About this task> Copy the lines below exactly, starting at the line that contains "very, very stupid" and stopping after the last line, and include no other lines.

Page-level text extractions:
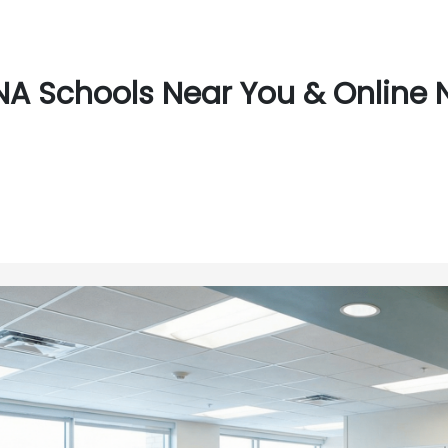
A Schools Near You & Online 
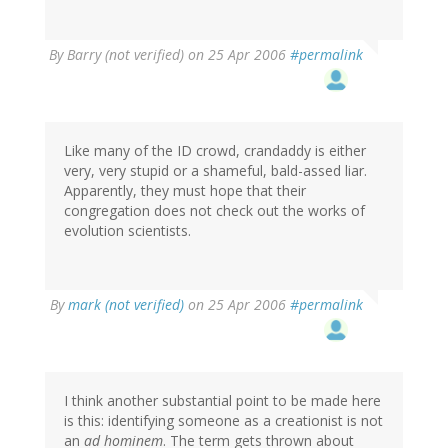
By
Barry (not verified)
on 25 Apr 2006
#permalink
Like many of the ID crowd, crandaddy is either
very, very stupid or a shameful, bald-assed liar.
Apparently, they must hope that their
congregation does not check out the works of
evolution scientists.
By
mark (not verified)
on 25 Apr 2006
#permalink
I think another substantial point to be made here
is this: identifying someone as a creationist is not
an
ad hominem
. The term gets thrown about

Task output>
very, very stupid or a shameful, bald-assed liar.
Apparently, they must hope that their
congregation does not check out the works of
evolution scientists.
By
mark (not verified)
on 25 Apr 2006
#permalink
I think another substantial point to be made here
is this: identifying someone as a creationist is not
an
ad hominem
. The term gets thrown about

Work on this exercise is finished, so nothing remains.